Operação Luzes da Justiça - Parte Final

No instante em que Biel se recostou no parapeito da varanda e olhou para baixo, o coração deu um salto e seus olhos se arregalaram. Lá embaixo, na área do estacionamento daquele Bloco, Igor e os outros dois, Hugo e Jairo, pisavam e chutavam a bicicleta de Bernardo, gargalhando alto a cada novo golpe desferido. Gabriel conseguiu ver nitidamente o guidão da bike entortado, e o selim já estava fora do seu lugar há muito tempo.

— Ei! Parem com isso!

Gabriel gritou o mais alto que pôde, mas a sua demonstração de raiva apenas incitou ainda mais as risadas zombeteiras de Igor e seus amigos. Entrando em desespero, Gabriel se afastou correndo da varanda em direção ao quarto de Bernardo. Porém, antes disso, conseguiu escutar lá de baixo a voz de Igor gritando para ele:

— Seu filho da puta chorão!

E as gargalhadas de escárnio ficaram ainda mais altas e cruéis.

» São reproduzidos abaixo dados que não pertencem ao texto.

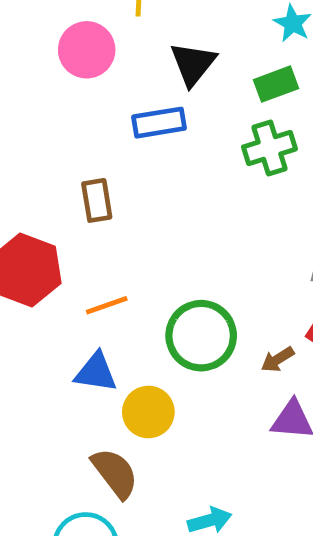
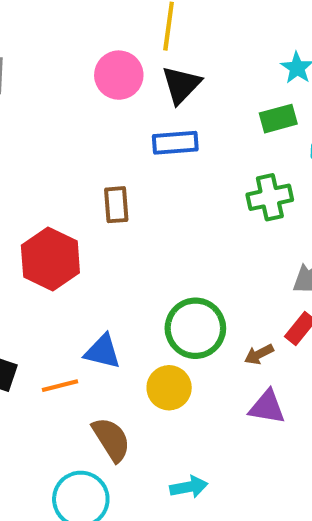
black triangle: (193, 64) -> (181, 85), moved
green cross: (270, 148) -> (270, 197), moved
orange line: (107, 305) -> (60, 386), moved
yellow circle: (148, 412) -> (169, 388), moved

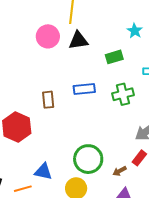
black triangle: (181, 85) -> (78, 40), turned 40
green rectangle: (278, 119) -> (114, 57), moved
blue rectangle: (175, 143) -> (84, 89), moved

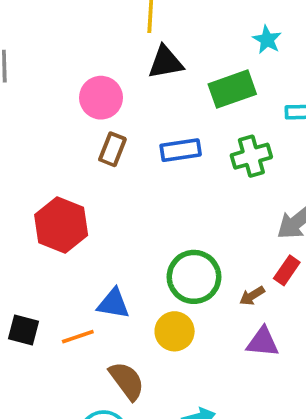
pink circle: (48, 36) -> (101, 98), moved
green rectangle: (114, 57) -> (232, 89), size x1.4
brown rectangle: (48, 100) -> (112, 149), moved, turned 30

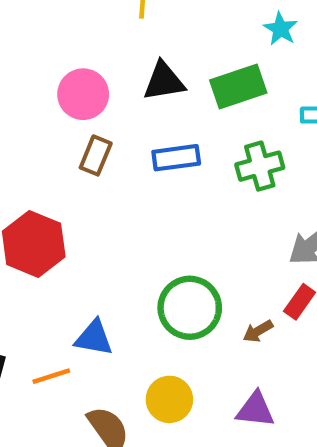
black triangle: (166, 62) -> (164, 81), moved
yellow circle: (175, 331) -> (169, 399), moved
purple triangle: (263, 342) -> (255, 410), moved

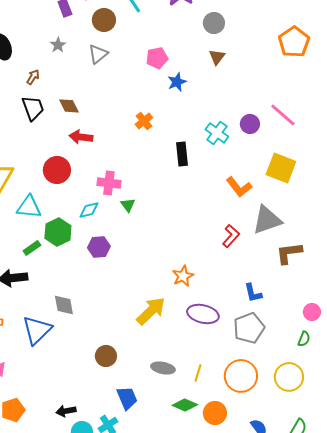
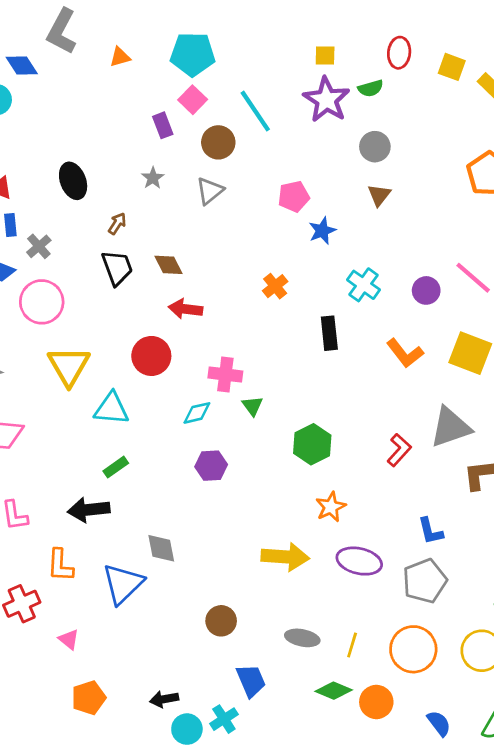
cyan cross: (217, 133) -> (364, 285), moved
orange L-shape: (239, 187) -> (405, 353), moved
green hexagon: (58, 232) -> (312, 444), moved
yellow arrow: (151, 311) -> (285, 557), turned 48

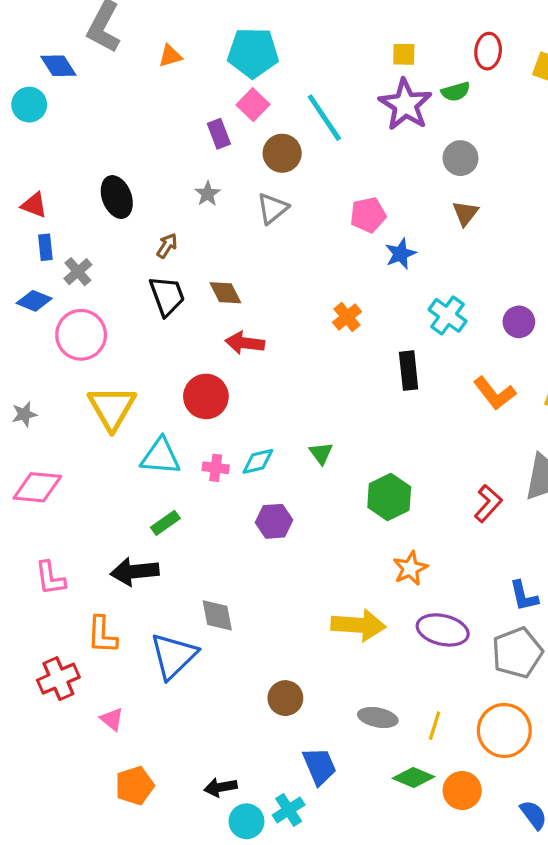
pink cross: (225, 374) -> (216, 468), moved, size x0.7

A tensão e a ansiedade que se intensificavam rapidamente não permitiram que Biel digerisse o que tinha acabado de escutar. Mas aquelas palavras de algum modo pesaram sobre o garoto, que se viu movimentando-se um pouco mais devagar em direção ao quarto de Bernardo, embora soubesse que estava correndo com tudo. Empurrou a porta e entrou.

Derramou as palavras de uma vez só, mas foi claro e objetivo na mensagem. Bernardo e Samuel tomaram um susto com a entrada repentina e o falatório choroso de Gabriel. Logo entenderam o recado e se apressaram para sair do quarto.

Ao passar por Gabriel, Samú notou que o irmão tremia, e que uma lágrima diminuta rolava de seu olho direito. Não parou para falar com ele, nem se demorou na observação, mas aquilo o encheu de uma fúria repentina, e Samú saiu correndo em disparada para fora do apartamento, ultrapassando Bernardo e deixando tudo para trás.

Os dois garotos desceram os três lances de escada numa velocidade impressionante. Biel veio logo atrás, o mais veloz que suas pernas cambaleantes lhes permitiam correr. Viu Samú perder o equilíbrio no final do trajeto e quase cair, mas recuperando a estabilidade dos pés com habilidade.

Já na entrada do Bloco “C”, os três garotos pararam um momento e olharam ao redor, procurando Igor. Com muita calma, Bê proferiu o seguinte comando:

— Hora de executar o plano!

Foi o suficiente para a energia frenética de antes envolver o corpo dos três meninos.

Samuel saiu em busca de sua bicicleta. Bernardo o seguiu, tentando a certo custo acompanhar os pés ligeiros e Samuel. Ao encontrá-la, no exato lugar onde a deixara, viu que havia sido deixada intacta. Montou de uma vez, e sem esperar orientações, Bernardo subiu na garupa. Olharam para frente e avistaram Igor, correndo pela extensa área do condomínio com a bicicleta de Biel, e seus dois amigos em seu encalço, cada um em sua máquina.

Samuel iniciou a perseguição a Igor e seus amigos, pedalando com força e atingindo novamente uma velocidade incrível em pouco tempo.

Biel ficou parado no mesmo lugar, vendo o irmão se distanciar dele muito rápido, mas sem conseguir chegar perto de Igor. Então as últimas palavras que o menino gritou para ele ecoaram em sua mente, dessa vez parecendo mais claras e doloridas. Gabriel saiu de seu lugar de forma quase automática, deixando-se levar por uma onda nova de energia e loucura. O caminhar que iniciou logo se tornaram passos mais breves, mais breves, até que os pés quase não se demoravam mais no chão. Em pouco tempo, viu-se arfando e subitamente muito suado, mas estava diante da bicicleta do Lipe, no Bloco “B”.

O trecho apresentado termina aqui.